Confessions of a researchaholic

July 6, 2012

Who should be your references

Filed under: Real — liyiwei @ 10:41 am
Tags: ,

I am explaining this in the context of research/academic job hunting, but similar principles can be applied to other situations.

The effectiveness E of a particular individual as your reference can be expressed by the following equation:
E = wcQ
, where w is the weight of the individual, c the strength of the connection, and Q the quality of the recommendation.

In particular:

. w is the weight of that individual in the particular field you are applying your job for. A nobody has a weight with absolute value close to 0, while a bigwig has weight with absolutely value close to 1. Note the mention of absolute value; the weight can be positive as well as negative. (Think about having Charles Darwin as reference for a scientific versus theological post.)

. c is the strength of connection between you and that individual, a real number between 0 (e.g. you do not really know each other) and 1 (e.g. the two of you fought in the same foxhole during WWII).

. Q is the quality of recommendation, a real number between -1 (e.g. you did not realize you actually pissed off that guy) and 1 (e.g. you wrote a 1000+ citation paper with your PhD adviser).

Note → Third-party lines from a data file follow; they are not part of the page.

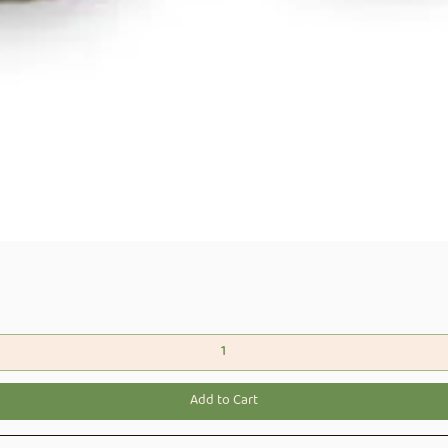
Quick View
Add to Cart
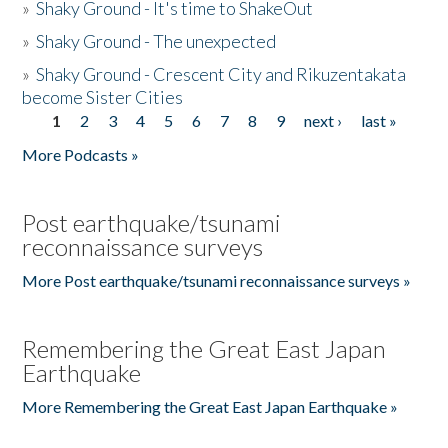
»
Shaky Ground - It's time to ShakeOut
»
Shaky Ground - The unexpected
»
Shaky Ground - Crescent City and Rikuzentakata
become Sister Cities
1
2
3
4
5
6
7
8
9
next ›
last »
Pages
More Podcasts »
Post earthquake/tsunami
reconnaissance surveys
More Post earthquake/tsunami reconnaissance surveys »
Remembering the Great East Japan
Earthquake
More Remembering the Great East Japan Earthquake »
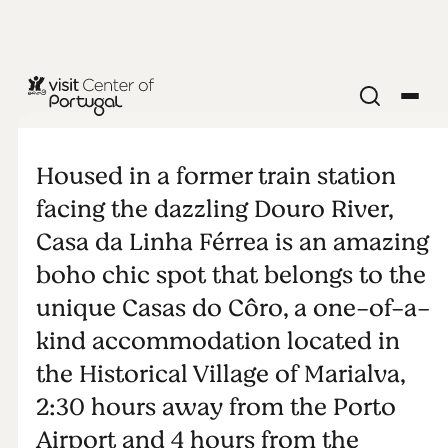
Casa da
Linha Férrea
Housed in a former train station
facing the dazzling Douro River,
Casa da Linha Férrea is an amazing
boho chic spot that belongs to the
unique Casas do Côro, a one-of-a-
kind accommodation located in
the Historical Village of Marialva,
2:30 hours away from the Porto
Airport and 4 hours from the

Your job is to identify individuals who can give you sufficiently large E values. Thus, do not ask people who are not very successful (near 0 w) or (worse) are archenemies with the institution you are applying for (negative w), who barely know you (weak c), or who are too busy (near 0 Q) or too pissed (negative Q) to write good recommendation.

You want a reasonable number of large positive E values.
The definition of *reasonable number* is application dependent (pun intended), but I would say 5 is about right for a research/academic job, 3 will be a bit too weak, and you probably do not need more than 7 unless you are applying for a senior position.
Also, make sure your E values are all sufficiently large and positive; having a bunch of weak E will not help, and can give the impression that you have difficulty finding good references.

Last but not least, ask and obtain consensus from people before listing them as your references. It can be very impolite, and downright dangerous, if you do not do so.

If you feel these are all common senses, you will be surprised by how many people commit the very basic mistakes.